Question

Find the equivalent capacitance between X and Y is-
(A). $\dfrac{10}{3}\mu F$
(B). $6\mu F$
(C). $8\mu F$
(D). $26\mu F$

Answer 1

Hint: Capacitors can be connected together in different combinations; series combination and parallel combination. Solving the capacitors in series and parallel and replacing them by an equivalent capacitor, we can resolve and simply the capacitors’ combinations and hence calculate equivalent capacitance between given points.
Formulas used:
$\dfrac{1}{C}=\dfrac{1}{{{C}_{1}}}+\dfrac{1}{{{C}_{2}}}+\dfrac{1}{{{C}_{3}}}+--+\dfrac{1}{{{C}_{n}}}$
$C'={{C}_{1}}+{{C}_{2}}+{{C}_{3}}+--+{{C}_{n}}$

Complete step by step solution:
Capacitance is defined as the ability of a body to store charge on it. Its SI unit is capacitance (C). It is given by-
$C=\dfrac{Q}{V}$
Here, $C$ is the capacitance
$Q$ is the charge
$V$ is the potential difference
The equivalent capacitance of capacitors connected in series is given by-
$\dfrac{1}{C}=\dfrac{1}{{{C}_{1}}}+\dfrac{1}{{{C}_{2}}}+\dfrac{1}{{{C}_{3}}}+--+\dfrac{1}{{{C}_{n}}}$ - (1)
The equivalent capacitance of capacitors connected in parallel is given by-
$C'={{C}_{1}}+{{C}_{2}}+{{C}_{3}}+--+{{C}_{n}}$ - (2)

From the figure given above, the capacitors between AC and AB are in series and the capacitors in the arm DE are also in series.
The equivalent capacitance for ACB will be-
$\begin{align}
  & \dfrac{1}{{{C}_{1}}}=\dfrac{1}{4}+\dfrac{1}{4} \\
 & \Rightarrow \dfrac{1}{{{C}_{1}}}=\dfrac{2}{4} \\
 & \therefore {{C}_{1}}=2\mu F \\
\end{align}$
Similarly, equivalent capacitance between DE will be-
$\begin{align}
  & \dfrac{1}{{{C}_{2}}}=\dfrac{1}{4}+\dfrac{1}{4} \\
 & \Rightarrow \dfrac{1}{{{C}_{2}}}=\dfrac{2}{4} \\
 & \therefore {{C}_{2}}=2\mu F \\
\end{align}$
The figure given above can be simplified as-

Since there are no elements between A and D and B and E, A coincides with D and B coincides with E. Similarly, D coincides with X and E coincides with Y.
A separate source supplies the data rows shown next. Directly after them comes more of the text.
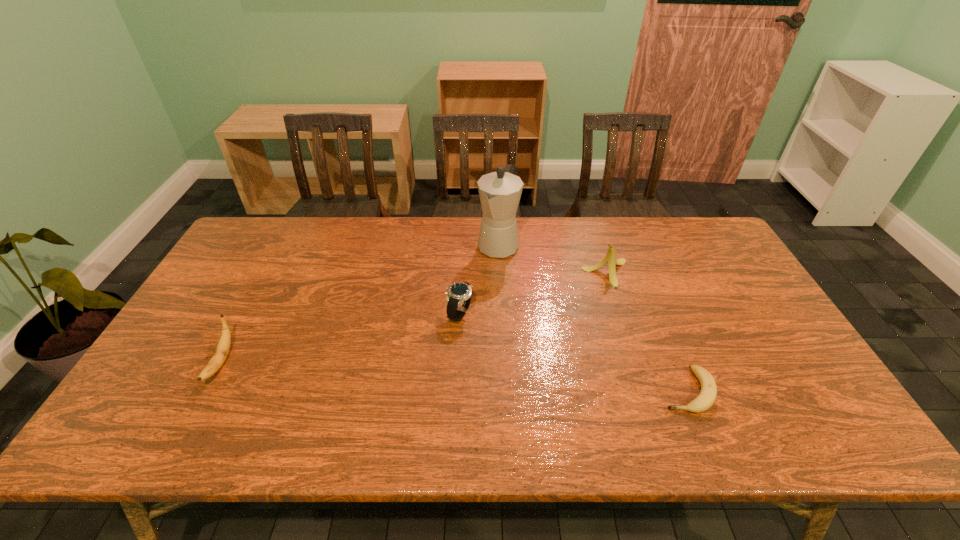 Find the location of `vacant area that lies between the watch and the coffeepot`. vacant area that lies between the watch and the coffeepot is located at coordinates (479, 279).

I want to click on empty space that is in between the second tallest banana and the shortest banana, so click(x=454, y=376).

Identify the location of vacant area that lies between the third object from left to right and the farthest banana. (552, 259).

The image size is (960, 540). What are the coordinates of `object that is the fourth closest one to the leftmost banana` in the screenshot? It's located at (707, 396).

Point out which object is positioned as the second nearest to the shortest banana. Please provide its 2D coordinates. Your answer should be formatted as a tuple, i.e. [(x, y)], where the tuple contains the x and y coordinates of a point satisfying the conditions above.

[(459, 294)]

The width and height of the screenshot is (960, 540). What are the coordinates of `the second closest banana to the shortest banana` in the screenshot? It's located at (223, 346).

This screenshot has width=960, height=540. Identify the location of banana identified as the second closest to the second object from left to right. (707, 396).

Locate an element on the screen. vacant space that satisfies the following two spatial constraints: 1. on the front side of the shortest banana; 2. on the left side of the coffeepot is located at coordinates (505, 390).

Identify the location of free location that satisfies the following two spatial constraints: 1. on the back side of the coffeepot; 2. on the left side of the second object from left to right. The height and width of the screenshot is (540, 960). (463, 245).

The height and width of the screenshot is (540, 960). Identify the location of free point that satisfies the following two spatial constraints: 1. on the peel of the leftmost object from the top; 2. on the left side of the shortest object. coord(206,390). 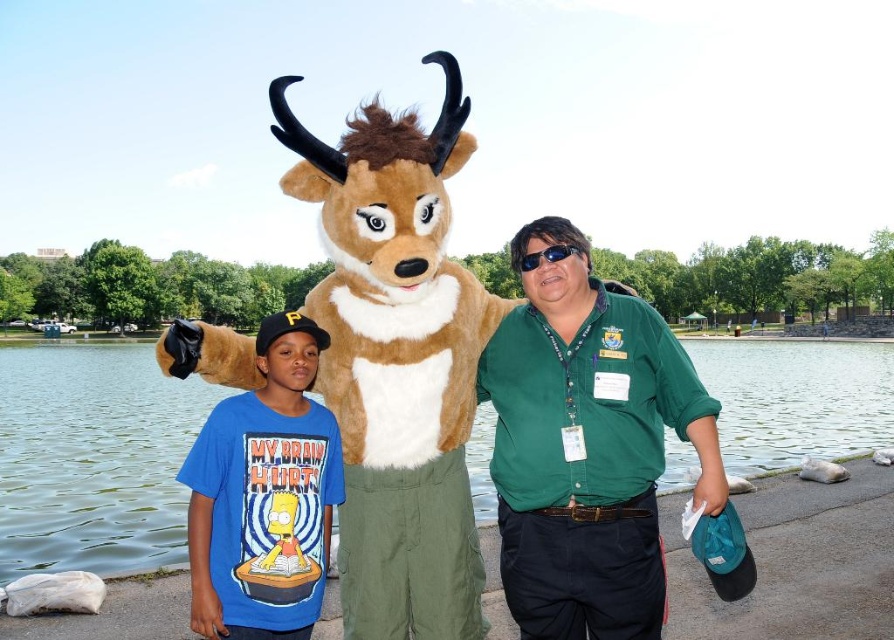 Which is below, clear water at lake center or blue cotton t-shirt at center?

clear water at lake center is lower down.

From the picture: Is clear water at lake center further to camera compared to blue cotton t-shirt at center?

That is True.

Locate an element on the screen. clear water at lake center is located at coordinates (91, 458).

In the scene shown: Which is below, blue cotton t-shirt at center or black plastic goggles at center?

blue cotton t-shirt at center is below.

Can you confirm if blue cotton t-shirt at center is smaller than black plastic goggles at center?

Yes.

Describe the element at coordinates (264, 496) in the screenshot. Image resolution: width=894 pixels, height=640 pixels. I see `blue cotton t-shirt at center` at that location.

I want to click on blue cotton t-shirt at center, so click(264, 496).

Who is more forward, (661, 550) or (530, 262)?

Positioned in front is point (661, 550).

Is green fabric shirt at center wider than black plastic goggles at center?

Yes, green fabric shirt at center is wider than black plastic goggles at center.

In order to click on green fabric shirt at center in this screenshot , I will do `click(587, 445)`. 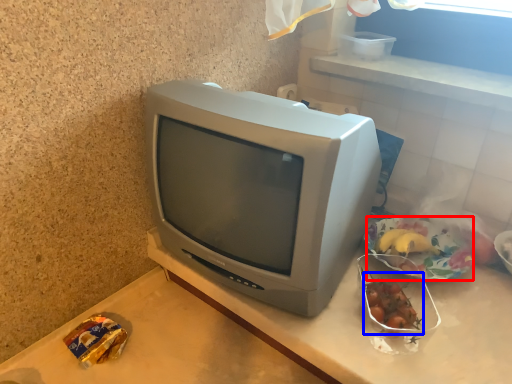 Question: Which of the following is the farthest to the observer, food (highlighted by a red box) or food (highlighted by a blue box)?

Choices:
 (A) food
 (B) food

Answer: (A) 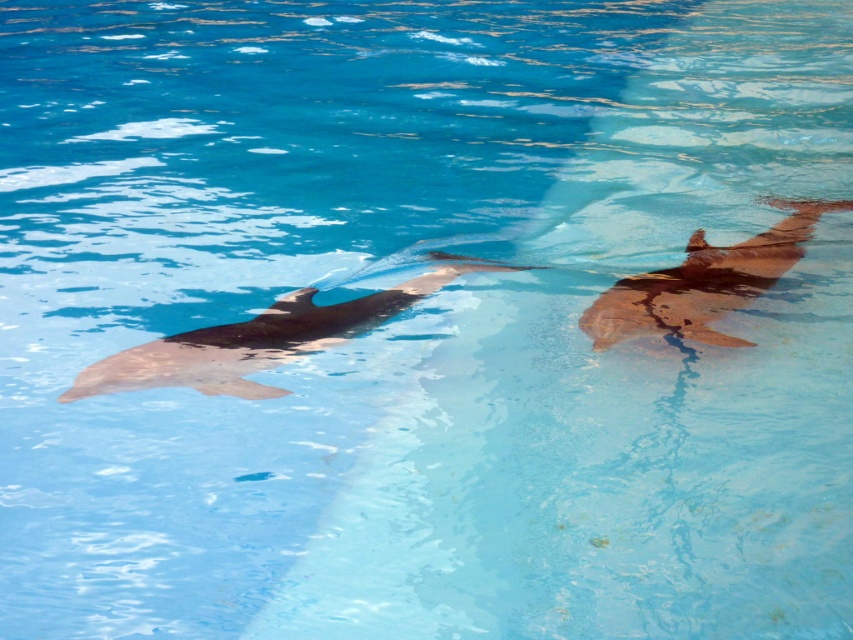 This screenshot has width=853, height=640. What do you see at coordinates (262, 339) in the screenshot?
I see `smooth gray dolphin at center` at bounding box center [262, 339].

Is smooth gray dolphin at center above smooth brown dolphin at right?

No.

Who is more forward, (x=193, y=330) or (x=730, y=282)?

Point (x=193, y=330) is in front.

Locate an element on the screen. smooth gray dolphin at center is located at coordinates (262, 339). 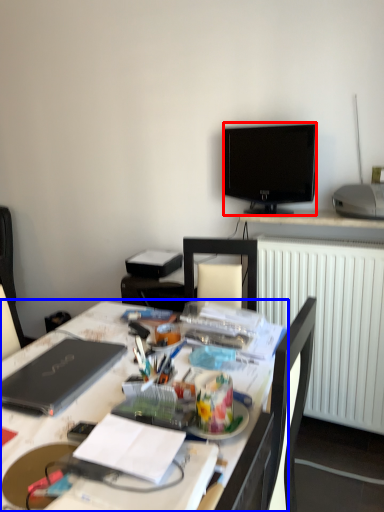 Question: Which of the following is the farthest to the observer, television (highlighted by a red box) or desk (highlighted by a blue box)?

Choices:
 (A) television
 (B) desk

Answer: (A) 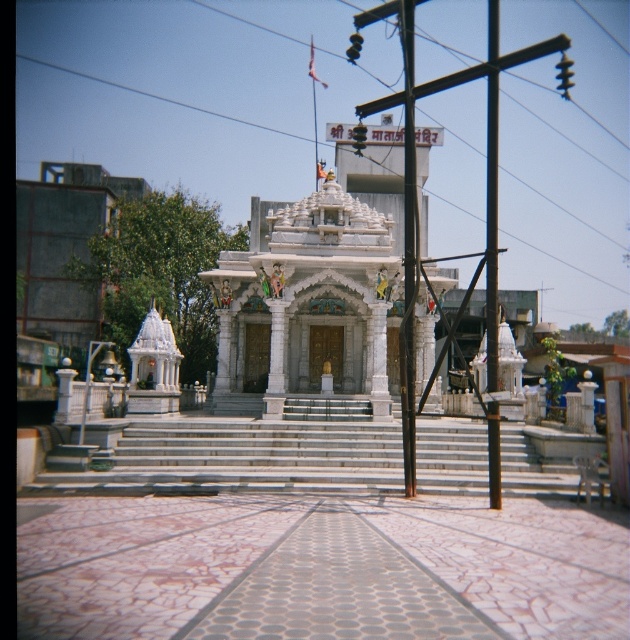 You are standing at the base of the white marble hindu temple at center. You want to take a photo of the temple from a distance that allows you to capture the entire structure in the frame. Considering the temple is 72.37 meters away from the camera, would you need to use a wide angle lens or a telephoto lens?

Since the white marble hindu temple at center is 72.37 meters away from the camera, you would need to use a wide angle lens to capture the entire structure in the frame because wide angle lenses are designed to capture a broader field of view, allowing you to include the entire temple when it is far away. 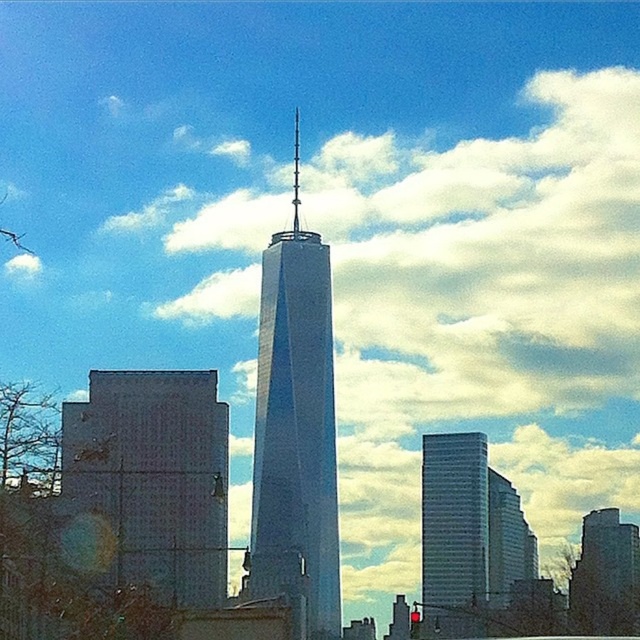 Consider the image. You are standing at the observation deck of the glassy white skyscraper at center. You want to take a photo of the shorter, more boxy building with a textured surface to the left. Given that the camera can focus on objects up to 600 meters away, will you be able to capture a clear image of the shorter building?

The glassy white skyscraper at center is 649.19 meters from camera. Since the camera can focus on objects up to 600 meters away, the distance is beyond the camera focus limit. Therefore, you won not be able to capture a clear image of the shorter, more boxy building with a textured surface to the left.

You are an architect observing the urban skyline. You notice the glassy white skyscraper at center and the dark gray stone tower at center. Which one is positioned higher in the image?

The glassy white skyscraper at center is positioned higher than the dark gray stone tower at center in the image. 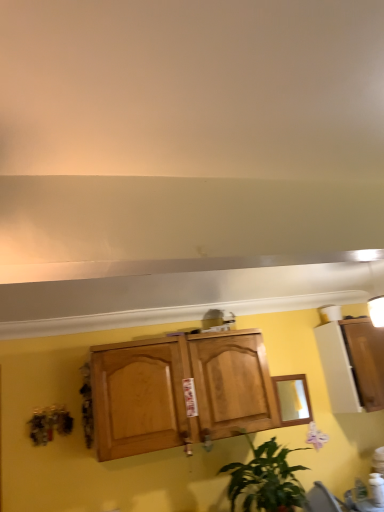 Describe the element at coordinates (265, 479) in the screenshot. I see `green leafy plant at lower center` at that location.

This screenshot has height=512, width=384. I want to click on white glossy cabinet at right, so click(x=352, y=364).

Considering the relative positions of wooden mirror at center and matte brown chair at lower right in the image provided, is wooden mirror at center to the left of matte brown chair at lower right from the viewer's perspective?

Correct, you'll find wooden mirror at center to the left of matte brown chair at lower right.

Is wooden mirror at center far from matte brown chair at lower right?

No, wooden mirror at center is not far away from matte brown chair at lower right.

From a real-world perspective, is wooden mirror at center located higher than matte brown chair at lower right?

Yes, from a real-world perspective, wooden mirror at center is on top of matte brown chair at lower right.

Which is behind, point (288, 380) or point (306, 500)?

The point (288, 380) is more distant.

Is wooden mirror at center at the back of matte brown chair at lower right?

No, matte brown chair at lower right is not facing the opposite direction of wooden mirror at center.

From a real-world perspective, between matte brown chair at lower right and wooden mirror at center, who is vertically higher?

wooden mirror at center.

Identify the location of chair in front of the wooden mirror at center. The width and height of the screenshot is (384, 512). (320, 500).

Can you confirm if wooden mirror at center is wider than white glossy cabinet at right?

No, wooden mirror at center is not wider than white glossy cabinet at right.

From a real-world perspective, does wooden mirror at center sit lower than white glossy cabinet at right?

Yes, from a real-world perspective, wooden mirror at center is below white glossy cabinet at right.

Which point is more distant from viewer, (304,402) or (343,376)?

The point (304,402) is farther from the camera.

Could white glossy cabinet at right be considered to be inside wooden mirror at center?

No, wooden mirror at center does not contain white glossy cabinet at right.

Who is bigger, matte brown chair at lower right or white glossy cabinet at right?

With larger size is white glossy cabinet at right.

Can you confirm if matte brown chair at lower right is wider than white glossy cabinet at right?

No, matte brown chair at lower right is not wider than white glossy cabinet at right.

Looking at this image, can you confirm if matte brown chair at lower right is shorter than white glossy cabinet at right?

Indeed, matte brown chair at lower right has a lesser height compared to white glossy cabinet at right.

From a real-world perspective, which is physically below, matte brown chair at lower right or white glossy cabinet at right?

matte brown chair at lower right, from a real-world perspective.

Are green leafy plant at lower center and matte brown chair at lower right beside each other?

No, green leafy plant at lower center is not beside matte brown chair at lower right.

Based on their positions, is green leafy plant at lower center located to the left or right of matte brown chair at lower right?

Based on their positions, green leafy plant at lower center is located to the left of matte brown chair at lower right.

Is green leafy plant at lower center inside or outside of matte brown chair at lower right?

green leafy plant at lower center is spatially situated outside matte brown chair at lower right.

Is green leafy plant at lower center positioned with its back to matte brown chair at lower right?

No.

Does green leafy plant at lower center have a smaller size compared to wooden mirror at center?

Actually, green leafy plant at lower center might be larger than wooden mirror at center.

Which point is more distant from viewer, (273, 455) or (293, 398)?

Positioned behind is point (293, 398).

Are green leafy plant at lower center and wooden mirror at center located far from each other?

No, green leafy plant at lower center is in close proximity to wooden mirror at center.

Is matte purple flower at lower right not within matte brown chair at lower right?

Yes, matte purple flower at lower right is outside of matte brown chair at lower right.

Is matte purple flower at lower right shorter than matte brown chair at lower right?

Yes.

Is matte purple flower at lower right touching matte brown chair at lower right?

No.

Based on their sizes in the image, would you say matte purple flower at lower right is bigger or smaller than matte brown chair at lower right?

Considering their sizes, matte purple flower at lower right takes up less space than matte brown chair at lower right.

Identify the location of chair that is under the wooden mirror at center (from a real-world perspective). This screenshot has height=512, width=384. (320, 500).

The width and height of the screenshot is (384, 512). What are the coordinates of `mirror behind the matte brown chair at lower right` in the screenshot? It's located at (292, 400).

From the image, which object appears to be farther from wooden mirror at center, matte brown chair at lower right or white glossy cabinet at right?

The object further to wooden mirror at center is matte brown chair at lower right.

Considering their positions, is green leafy plant at lower center positioned further to matte purple flower at lower right than matte brown chair at lower right?

green leafy plant at lower center is further to matte purple flower at lower right.

Consider the image. Estimate the real-world distances between objects in this image. Which object is closer to wooden mirror at center, white glossy cabinet at right or green leafy plant at lower center?

white glossy cabinet at right is positioned closer to the anchor wooden mirror at center.

Estimate the real-world distances between objects in this image. Which object is closer to matte purple flower at lower right, matte brown chair at lower right or wooden mirror at center?

Among the two, matte brown chair at lower right is located nearer to matte purple flower at lower right.

Based on their spatial positions, is green leafy plant at lower center or matte brown chair at lower right closer to wooden mirror at center?

green leafy plant at lower center lies closer to wooden mirror at center than the other object.

Which object lies further to the anchor point matte brown chair at lower right, wooden mirror at center or matte purple flower at lower right?

wooden mirror at center.

Looking at the image, which one is located further to matte purple flower at lower right, white glossy cabinet at right or matte brown chair at lower right?

Among the two, white glossy cabinet at right is located further to matte purple flower at lower right.

Looking at the image, which one is located further to matte brown chair at lower right, matte purple flower at lower right or white glossy cabinet at right?

Based on the image, white glossy cabinet at right appears to be further to matte brown chair at lower right.

Locate an element on the screen. flower between white glossy cabinet at right and matte brown chair at lower right in the up-down direction is located at coordinates (316, 436).

Where is `flower between wooden mirror at center and white glossy cabinet at right in the horizontal direction`? Image resolution: width=384 pixels, height=512 pixels. flower between wooden mirror at center and white glossy cabinet at right in the horizontal direction is located at coordinates (316, 436).

Where is `cabinetry positioned between green leafy plant at lower center and matte purple flower at lower right from near to far`? cabinetry positioned between green leafy plant at lower center and matte purple flower at lower right from near to far is located at coordinates (352, 364).

I want to click on chair between green leafy plant at lower center and matte purple flower at lower right along the z-axis, so click(320, 500). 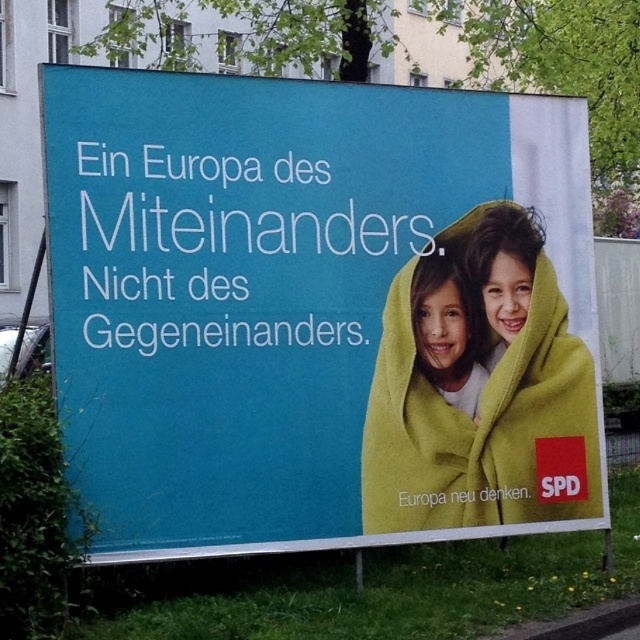 Question: Is matte yellow blanket at center further to camera compared to smooth yellow blanket at center?

Choices:
 (A) no
 (B) yes

Answer: (A)

Question: Where is matte yellow blanket at center located in relation to green fleece blanket at right in the image?

Choices:
 (A) below
 (B) above

Answer: (B)

Question: Which object is closer to the camera taking this photo?

Choices:
 (A) smooth yellow blanket at center
 (B) matte yellow blanket at center

Answer: (B)

Question: Is green fleece blanket at right to the right of smooth yellow blanket at center from the viewer's perspective?

Choices:
 (A) yes
 (B) no

Answer: (A)

Question: Which of the following is the farthest from the observer?

Choices:
 (A) smooth yellow blanket at center
 (B) matte yellow blanket at center
 (C) green fleece blanket at right

Answer: (A)

Question: Which point is closer to the camera taking this photo?

Choices:
 (A) (481, 212)
 (B) (458, 356)
 (C) (51, 236)

Answer: (C) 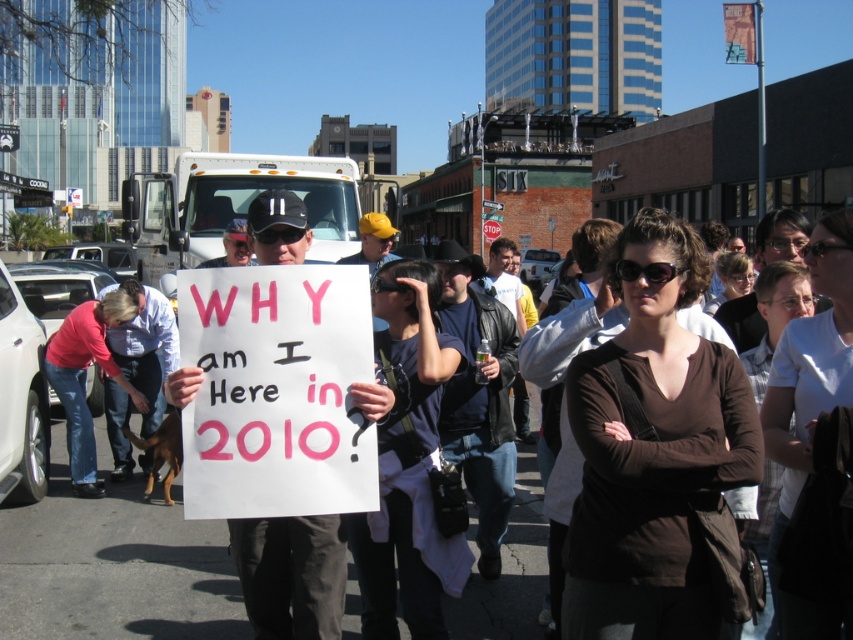 You are standing in the middle of the street and see two points marked in the image. Which point, point (813, 288) or point (764, 605), is closer to you?

Point (813, 288) is closer to the viewer than point (764, 605).

Consider the image. You are a photographer trying to capture a closeup of the brown fabric shirt at center and the white cotton shirt at center. Which shirt should you zoom in on first to ensure it fits entirely within your camera frame?

The brown fabric shirt at center has a lesser width compared to the white cotton shirt at center, so you should zoom in on the white cotton shirt at center first to ensure it fits entirely within your camera frame.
There are three capacitors connected in parallel between X and Y. The equivalent capacitance between X and Y will be-
$\begin{align}
  & {{C}_{3}}=2+4+2 \\
 & \Rightarrow {{C}_{3}}=8\mu F \\
\end{align}$
The equivalent capacitance between X and Y is $8\mu F$.
Therefore, the total capacitance between X and Y is $8\mu F$. Hence, the correct option is (C).

Note: The capacitors are devices which store charge on it. The capacitance of a capacitor depends on the charge and potential difference. Combinations of capacitors are analogous to the combinations of resistors. The potential in a wire is the same and changes only after an element is introduced in it.